Do you want to hear the good news first or last? It's not actually news but more of a rehash. SOS. Save Our Ship and Same Old Shit. I got a Christmas greeting card from our new health insurer. It was a snow globe with a cheerful winter scene inside. Despite coverage not beginning until the first of the year, I suppose Anthem Blue Shield is trying to butter me up. You know -- all that thank you for entrusting us to insure your good health and looking forward to a wonderful relationship in the new year. Wouldn't it be awesome if their season's greetings included Happy Hellidays and Looking Forward to Ripping You a New One in 2016! I'm thinking about printing the e-card out and using it for target practice -- oh, wait -- I don't own a gun and have already refused to even acknowledge those who believe it's their right or need to carry one. Maybe, instead, I'll use the card to practice spitting, or maybe blowing marijuana smoke rings. Wait -- I haven't really spit on anything or anyone since my sister and I fought over Parcheesi back in the mid-70s, and I don't smoke marijuana despite my fervent belief in its medicinal powers. May the new year knock some sense into our legislators, persuade them that accepting money from Big Pharma and the NRA enslaves you to drugs, fear and death.
Where was I? Christmas greeting cards from your future health insurer (for whom you've already girded your loins in expectation of the Fight Over Formulary and Non-Formulary Drugs) are irksome and seem a waste of the cloud, no?
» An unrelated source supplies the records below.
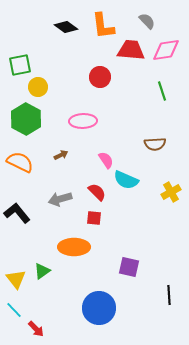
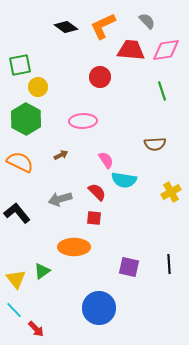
orange L-shape: rotated 72 degrees clockwise
cyan semicircle: moved 2 px left; rotated 15 degrees counterclockwise
black line: moved 31 px up
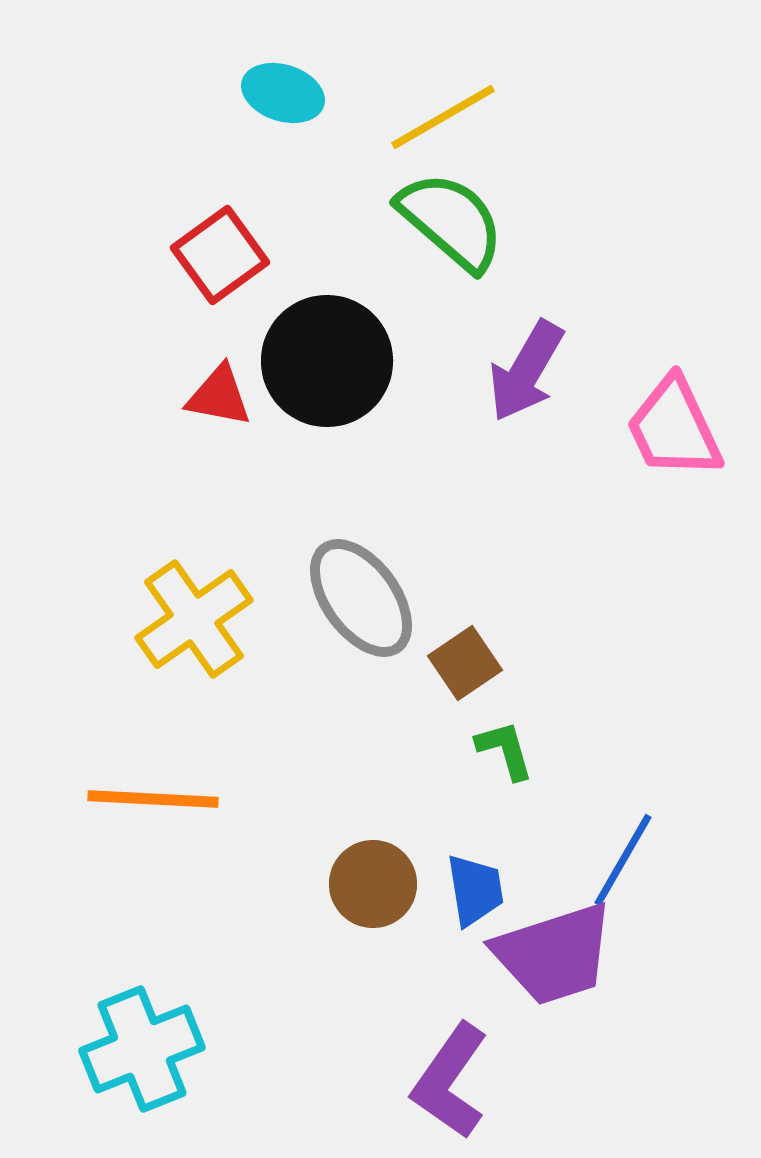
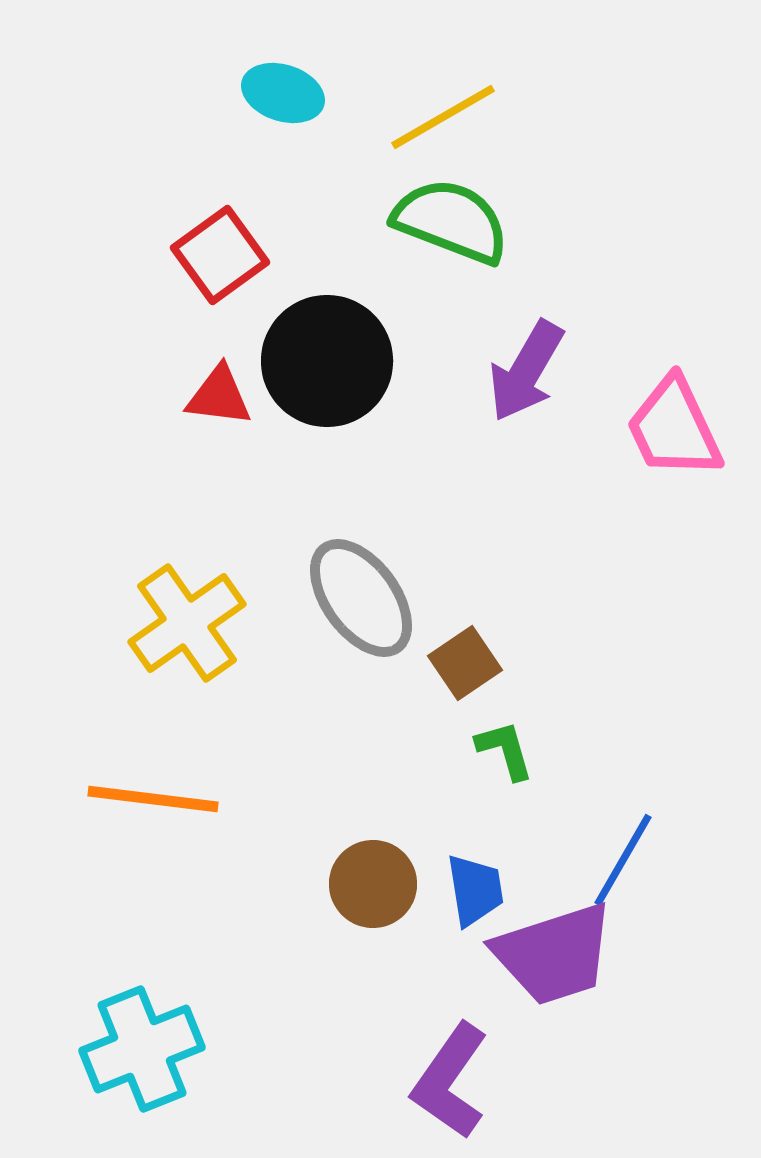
green semicircle: rotated 20 degrees counterclockwise
red triangle: rotated 4 degrees counterclockwise
yellow cross: moved 7 px left, 4 px down
orange line: rotated 4 degrees clockwise
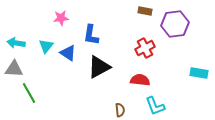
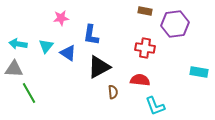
cyan arrow: moved 2 px right, 1 px down
red cross: rotated 36 degrees clockwise
cyan rectangle: moved 1 px up
brown semicircle: moved 7 px left, 18 px up
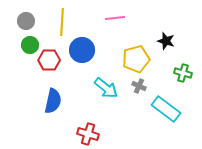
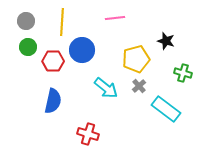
green circle: moved 2 px left, 2 px down
red hexagon: moved 4 px right, 1 px down
gray cross: rotated 24 degrees clockwise
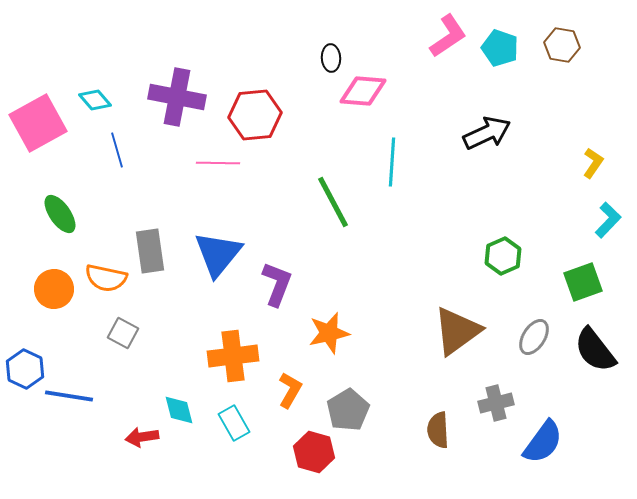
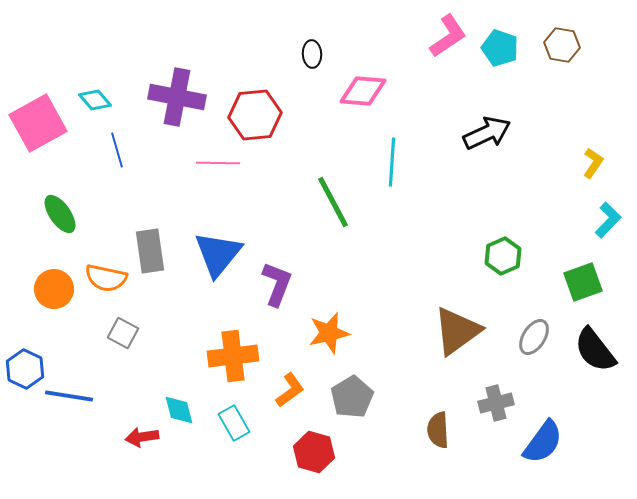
black ellipse at (331, 58): moved 19 px left, 4 px up
orange L-shape at (290, 390): rotated 24 degrees clockwise
gray pentagon at (348, 410): moved 4 px right, 13 px up
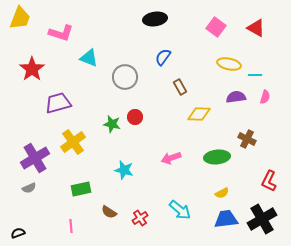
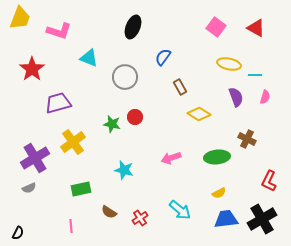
black ellipse: moved 22 px left, 8 px down; rotated 60 degrees counterclockwise
pink L-shape: moved 2 px left, 2 px up
purple semicircle: rotated 78 degrees clockwise
yellow diamond: rotated 30 degrees clockwise
yellow semicircle: moved 3 px left
black semicircle: rotated 136 degrees clockwise
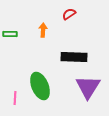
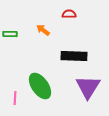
red semicircle: rotated 32 degrees clockwise
orange arrow: rotated 56 degrees counterclockwise
black rectangle: moved 1 px up
green ellipse: rotated 12 degrees counterclockwise
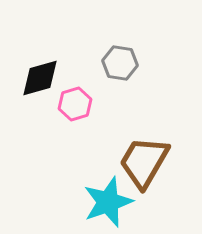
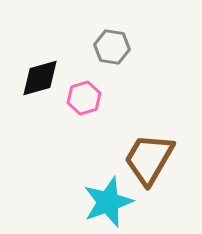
gray hexagon: moved 8 px left, 16 px up
pink hexagon: moved 9 px right, 6 px up
brown trapezoid: moved 5 px right, 3 px up
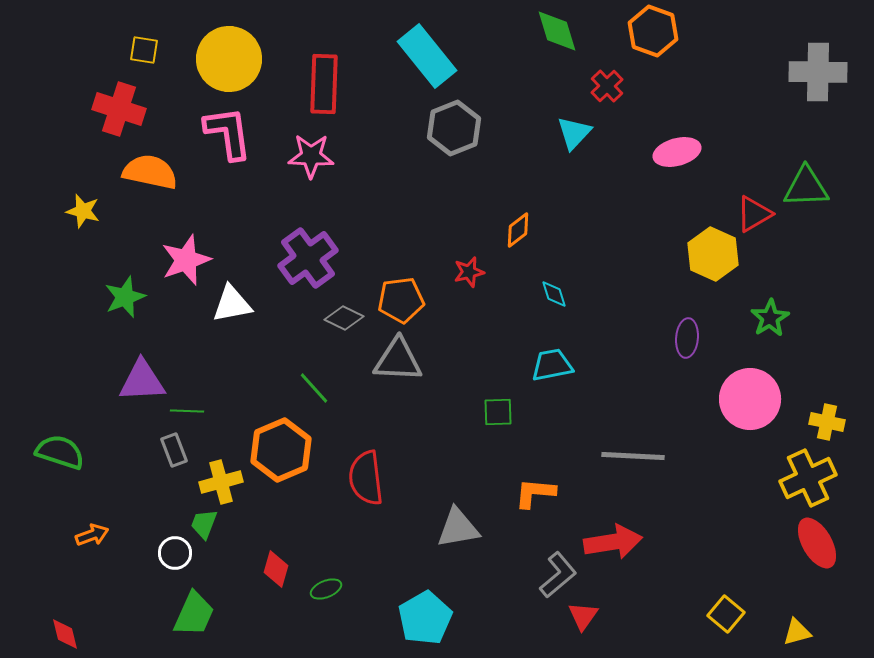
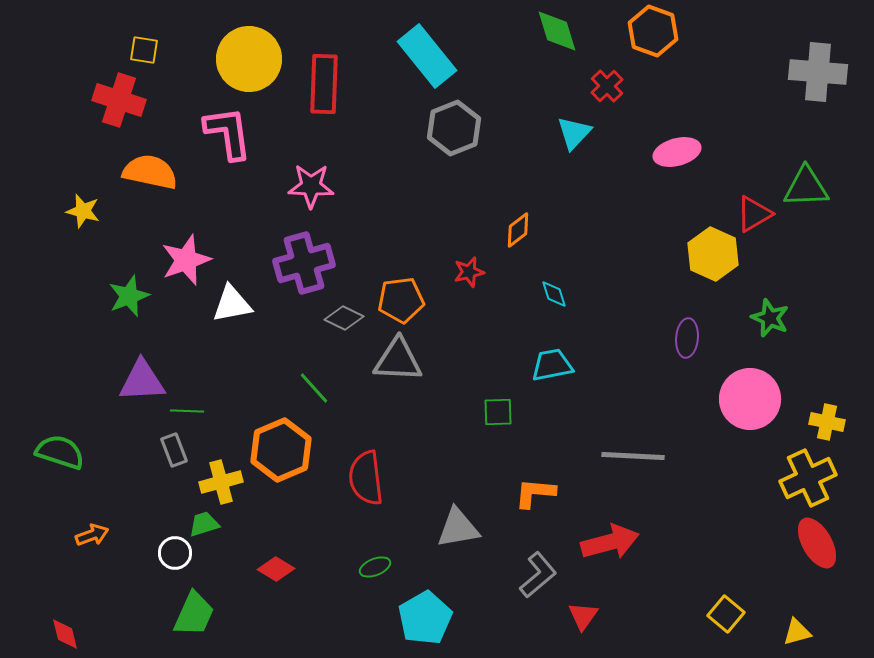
yellow circle at (229, 59): moved 20 px right
gray cross at (818, 72): rotated 4 degrees clockwise
red cross at (119, 109): moved 9 px up
pink star at (311, 156): moved 30 px down
purple cross at (308, 258): moved 4 px left, 5 px down; rotated 20 degrees clockwise
green star at (125, 297): moved 4 px right, 1 px up
green star at (770, 318): rotated 18 degrees counterclockwise
green trapezoid at (204, 524): rotated 52 degrees clockwise
red arrow at (613, 542): moved 3 px left; rotated 6 degrees counterclockwise
red diamond at (276, 569): rotated 75 degrees counterclockwise
gray L-shape at (558, 575): moved 20 px left
green ellipse at (326, 589): moved 49 px right, 22 px up
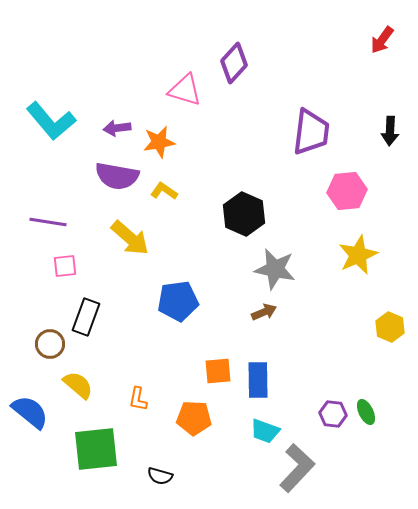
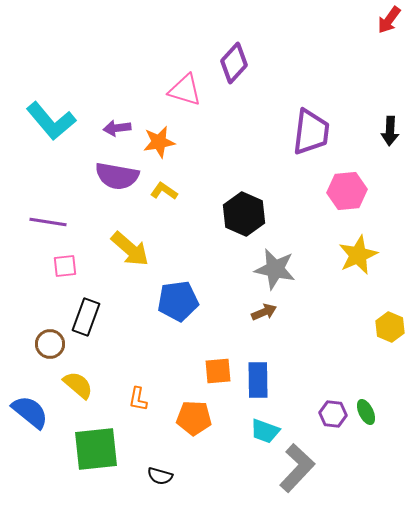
red arrow: moved 7 px right, 20 px up
yellow arrow: moved 11 px down
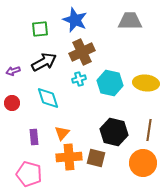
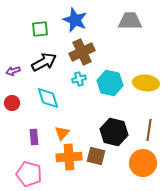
brown square: moved 2 px up
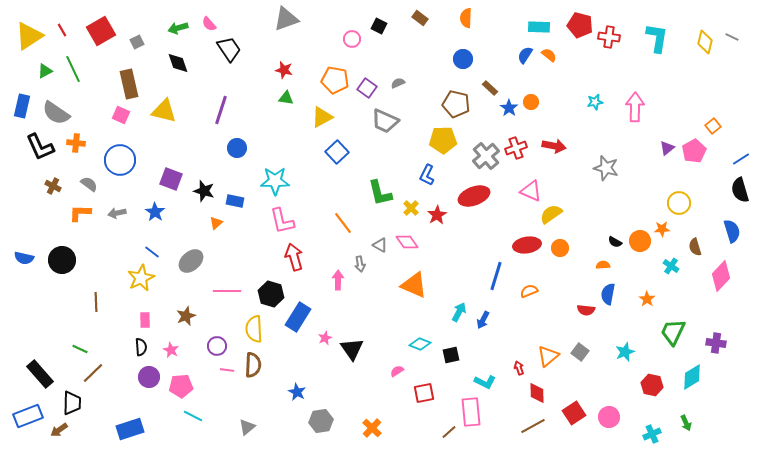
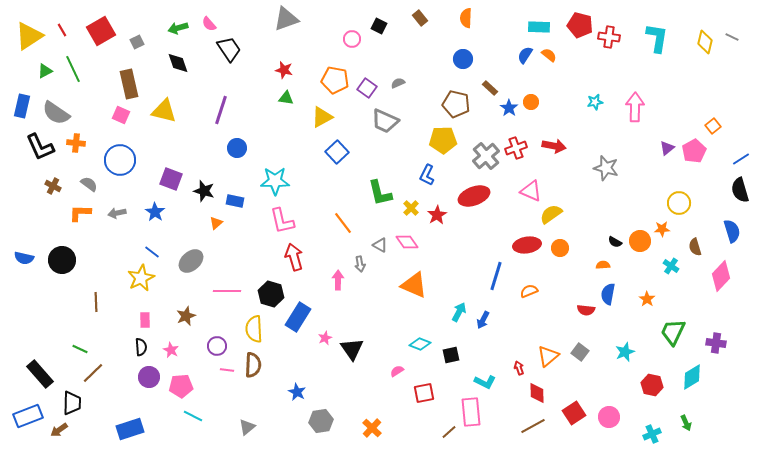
brown rectangle at (420, 18): rotated 14 degrees clockwise
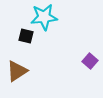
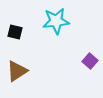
cyan star: moved 12 px right, 4 px down
black square: moved 11 px left, 4 px up
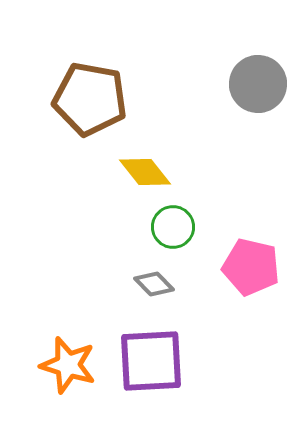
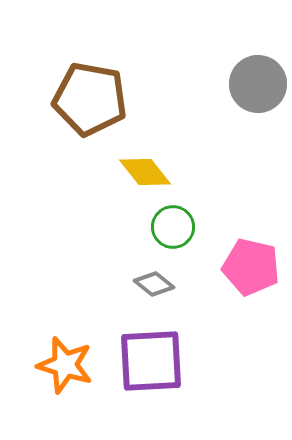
gray diamond: rotated 6 degrees counterclockwise
orange star: moved 3 px left
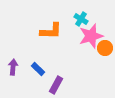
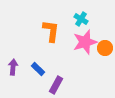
orange L-shape: rotated 85 degrees counterclockwise
pink star: moved 6 px left, 6 px down
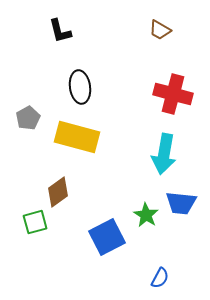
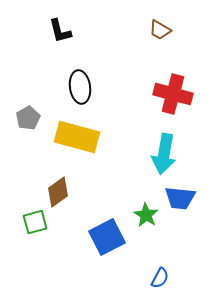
blue trapezoid: moved 1 px left, 5 px up
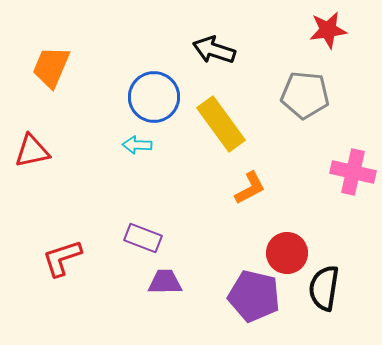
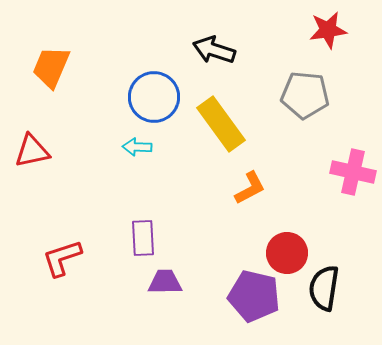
cyan arrow: moved 2 px down
purple rectangle: rotated 66 degrees clockwise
Here's some good stuff. I spent a few glorious hours in Sophie's school classroom this morning. I brought fresh donuts and about nine Trader Joe's gingerbread houses for the kids to put together and decorate. They're a rowdy, fun bunch of young men and women. They are Asian and Hispanic and African-American and Caucasian and Christian and Orthodox Jewish and Muslim. They sang Christmas carols, danced and laughed and wiped frosting all over themselves. They worked very hard throwing sprinkles over the roofs and piled the little sugar people up by the front door. The teacher declared awesome mosh pit! and they all giggled. If you need a bit of cheer in your life, if you're completely demoralized by all the bullshit -- by the freedom lovers and gun lovers, by the war mongers and terrorists, by the expressions boots on the ground and collateral damage, by the Federal Reserve -- you should visit a class of young adults with disabilities.
You won't feel gratitude for what you have and what they lack. You'll want what they have and what you lack.